The 1MM MRP for Lakeshore required the purchaser to give up I think the first five years of usage. So the actual incentive points upfront were much less.


----------



## bigdriz (Sep 10, 2010)

Did the price per point go up to $9.60 on September 8th as promised by numerous salesmen?


----------



## kjd (Sep 10, 2010)

The new DC roll-out continues like a new plant growing out of a seed.  The Marriott product has mutated into several strange life forms that are vastly different than what we were told we were getting with our original purchases.  Whether you purchased direct or resale it doesn't really matter.  It amounts to the same thing.  You acted based upon Marriott's brand name.

The reality is that there is no market price for points.  Only what Marriott says it is.  When you don't have a deed you have only a promise.  That's why IMO Marriott DC points in a resale market will eventually be considered almost worthless by most buyers.  I don't believe it is comparable to the DVC because Disney is in the entertainment business. Marriott is a hotelier with timeshares as a sideline.  Other such hoteliers selling timeshare points are having similar problems.

Legacy owners or owners who purchase a deeded property at least have ownership rights to their "home resort".  Granted, the resale timeshare market has severely depressed prices in this recession.  At least a deeded owner can still get some money back from their original purchase.  The prices could also rise in a better market.

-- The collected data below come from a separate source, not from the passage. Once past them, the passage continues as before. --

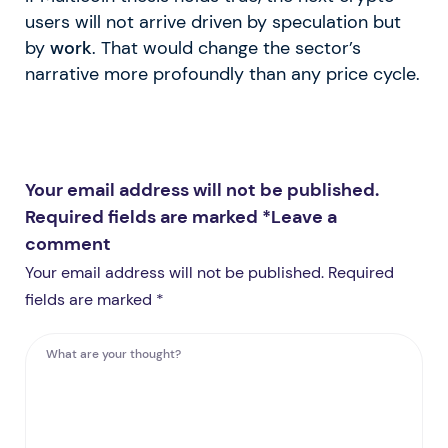
users will not arrive driven by speculation but
by
work
. That would change the sector’s
narrative more profoundly than any price cycle.
Your email address will not be published.
Required fields are marked *
Leave a
comment
Your email address will not be published. Required
fields are marked *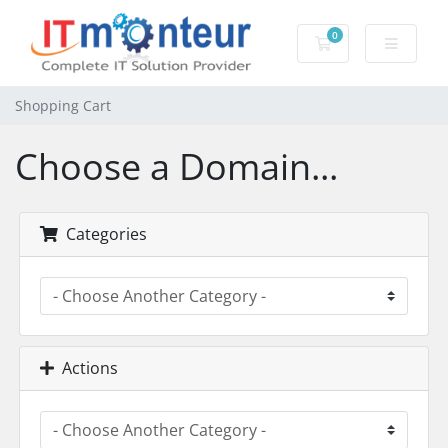
0
Shopping Cart
Shopping Cart
Choose a Domain...
Categories
Actions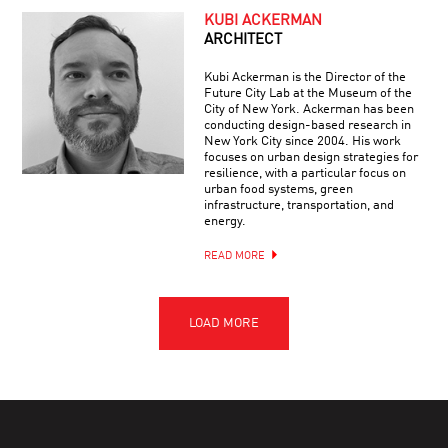
KUBI ACKERMAN
ARCHITECT
Kubi Ackerman is the Director of the
Future City Lab at the Museum of the
City of New York. Ackerman has been
conducting design-based research in
New York City since 2004. His work
focuses on urban design strategies for
resilience, with a particular focus on
urban food systems, green
infrastructure, transportation, and
energy.
READ MORE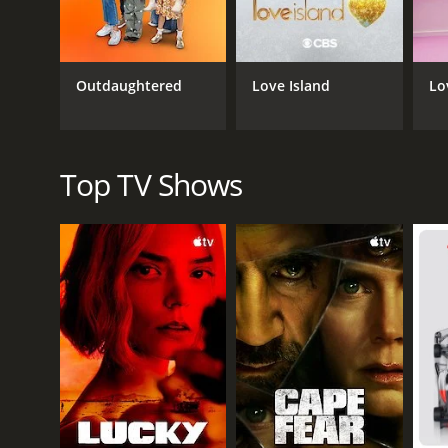
blend of tough love and genuine compassion, and his
Despite its earnest intentions, "I Pity The Fool" was
problems. Others found Mr. T's persona and catchphr
Outdaughtered
Love Island
Lo
Nevertheless, the show ran for three seasons and le
empower its participants, rather than humiliate or 
At its core, "I Pity The Fool" was a reminder that s
Top TV Shows
message than Mr. T himself, with his signature mo
GENRES
Reality
PREMIERE DATE
October 11, 2006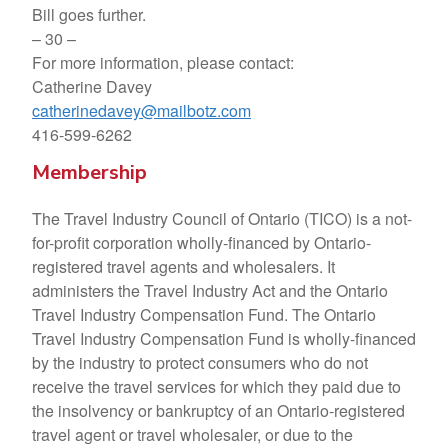
Bill goes further.
– 30 –
For more information, please contact:
Catherine Davey
catherinedavey@mailbotz.com
416-599-6262
Membership
The Travel Industry Council of Ontario (TICO) is a not-
for-profit corporation wholly-financed by Ontario-
registered travel agents and wholesalers. It
administers the Travel Industry Act and the Ontario
Travel Industry Compensation Fund. The Ontario
Travel Industry Compensation Fund is wholly-financed
by the industry to protect consumers who do not
receive the travel services for which they paid due to
the insolvency or bankruptcy of an Ontario-registered
travel agent or travel wholesaler, or due to the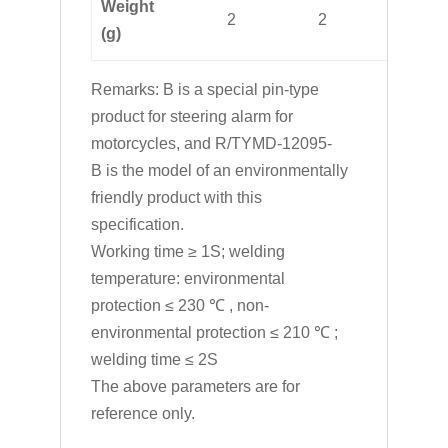
Weight
2
2
2
(g)
Remarks: B is a special pin-type
product for steering alarm for
motorcycles, and R/TYMD-12095-
B is the model of an environmentally
friendly product with this
specification.
Working time ≥ 1S; welding
temperature: environmental
protection ≤ 230 ℃ , non-
environmental protection ≤ 210 ℃ ;
welding time ≤ 2S
The above parameters are for
reference only.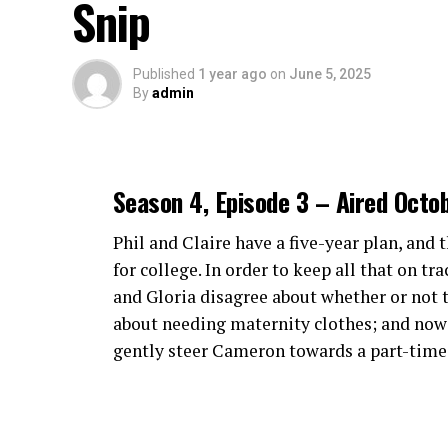
Snip
environment around each event.
Episode 5.17 Ratings
Episode 5.16 Ratings
Features and Benefits of Cra
Published
1 year ago
on
June 5, 2025
By
admin
Crackstreams 2.0 offers a seamless user ex
through the platform feels effortless, maki
events.
Season 4, Episode 3 – Aired Octo
One standout feature is the high-definitio
visuals and smooth playback, ensuring the
Phil and Claire have a five-year plan, and 
games.
for college. In order to keep all that on tr
and Gloria disagree about whether or not to
Additionally, Crackstreams 2.0 supports m
about needing maternity clothes; and now t
smartphone, tablet or smart TV, flexibility 
gently steer Cameron towards a part-time j
The service also boasts minimal buffering 
frustrating delays that often come with ot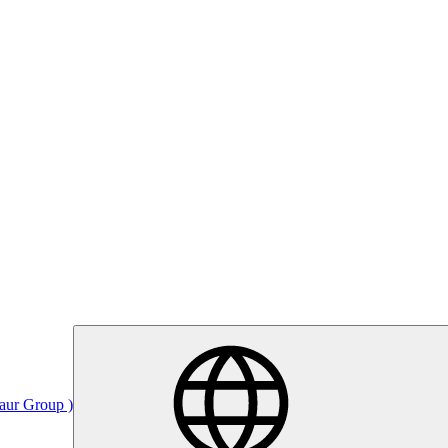
Saur Group )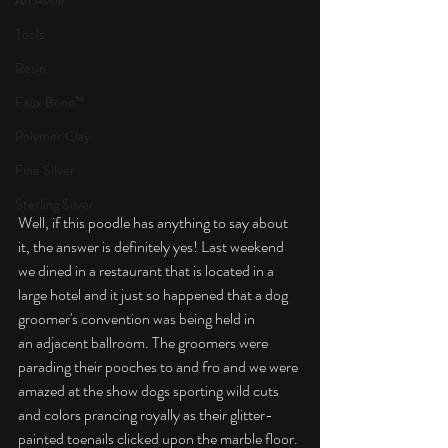
An Aside
Tools
Resin
Faux Bone™
Polymer Clay
Fine Silver
Sterling Silver
Well, if this poodle has anything to say about 
it, the answer is definitely yes! Last weekend 
we dined in a restaurant that is located in a 
large hotel and it just so happened that a dog 
groomer's convention was being held in 
an adjacent ballroom. The groomers were 
parading their pooches to and fro and we were 
amazed at the show dogs sporting wild cuts 
and colors prancing royally as their glitter-
painted toenails clicked upon the marble floor.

As for point purchasers, a cryptic note.  Beware!  Remember what happened to S & H Green Stamps?


----------



## windje2000 (Sep 10, 2010)

kjd said:


> The new DC roll-out continues like a new plant growing out of a seed.  The Marriott product has mutated into several strange life forms that are vastly different than what we were told we were getting with our original purchases.  Whether you purchased direct or resale it doesn't really matter.  It amounts to the same thing.  You acted based upon Marriott's brand name.
> 
> The reality is that there is no market price for points.  Only what Marriott says it is.  When you don't have a deed you have only a promise.  *That's why IMO Marriott DC points in a resale market will eventually be considered almost worthless by most buyers.*  I don't believe it is comparable to the DVC because Disney is in the entertainment business. Marriott is a hotelier with timeshares as a sideline.  Other such hoteliers selling timeshare points are having similar problems.
> 
> ...



IIRC, if you buy DClub points resale, you can only reserve 60 days out no matter how many you own.  

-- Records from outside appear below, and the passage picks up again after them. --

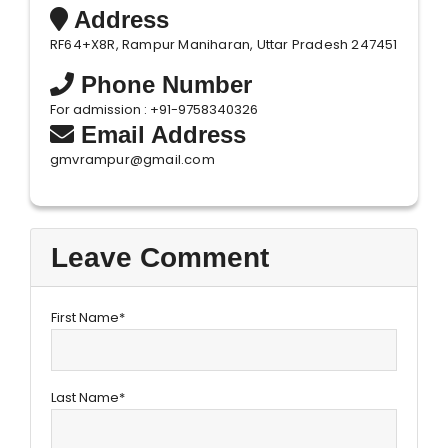
Address
RF64+X8R, Rampur Maniharan, Uttar Pradesh 247451
Phone Number
For admission : +91-9758340326
Email Address
gmvrampur@gmail.com
Leave Comment
First Name*
Last Name*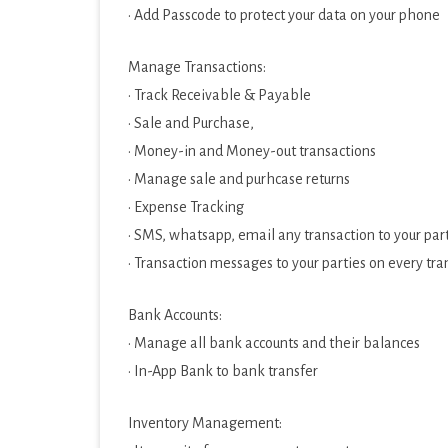
· Add Passcode to protect your data on your phone
Manage Transactions:
· Track Receivable & Payable
· Sale and Purchase,
· Money-in and Money-out transactions
· Manage sale and purhcase returns
· Expense Tracking
· SMS, whatsapp, email any transaction to your par
· Transaction messages to your parties on every tr
Bank Accounts:
· Manage all bank accounts and their balances
· In-App Bank to bank transfer
Inventory Management: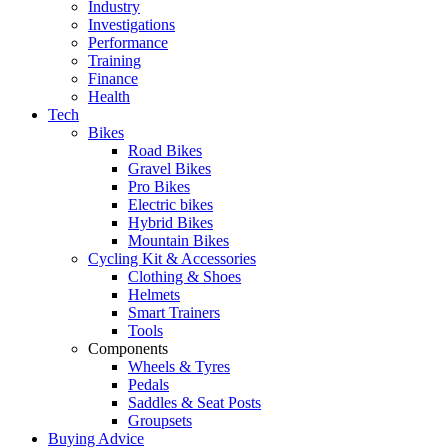
Industry
Investigations
Performance
Training
Finance
Health
Tech
Bikes
Road Bikes
Gravel Bikes
Pro Bikes
Electric bikes
Hybrid Bikes
Mountain Bikes
Cycling Kit & Accessories
Clothing & Shoes
Helmets
Smart Trainers
Tools
Components
Wheels & Tyres
Pedals
Saddles & Seat Posts
Groupsets
Buying Advice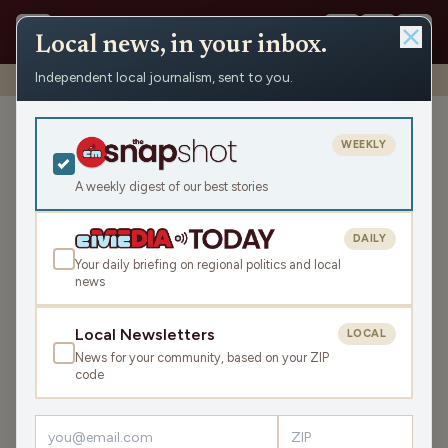
Local news, in your inbox.
Independent local journalism, sent to you.
Shows
›
Matenaer on Air
›
This Is Really Scary… (Hour 2)
This Is Really Scary… (Hour
WEEKLY
2)
A weekly digest of our best stories
Mon Mar 18, 2024
45:30
DAILY
Your daily briefing on regional politics and local
news
LISTEN
SHARE
Local Newsletters
LOCAL
News for your community, based on your ZIP
Guest:
Andrew Griffin
code
In the second hour, we have
Andrew Griffin
from
MicroMyco Growers
discussing the nutritional and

That's certainly a resale value killer for DClub points.

I do remember S&H green stamps - and Plaid (A&P) stamps too!


----------



## DanCali (Sep 10, 2010)

kjd said:


> The reality is that there is no market price for points.  Only what Marriott says it is.



Marriott will indirectly control the resale price of points by restricting their use.

The points have value by letting you reserve (or rather, exchange into) accommodations at Marriott-class properties. If Marriott would let a points owner resell the product they bought then there would definitely be a resale market for points. It may not be $10/point, but it would be more than $2/point and less than $5/point... But, obviously, that would kill the overpriced retail market so, instead, Marriott kills the resale market by restricting points.


----------



## dioxide45 (Sep 13, 2010)

windje2000 said:


> IIRC, if you buy DClub points resale, you can only reserve 60 days out no matter how many you own.
> 
> That's certainly a resale value killer for DClub points.
> 
> I do remember S&H green stamps - and Plaid (A&P) stamps too!



This is only true unless you pay the extortion (err, initiation) fee of at least $2000.


----------



## windje2000 (Sep 13, 2010)

dioxide45 said:


> This is only true unless you pay the extortion (err, initiation) fee of at least $2000.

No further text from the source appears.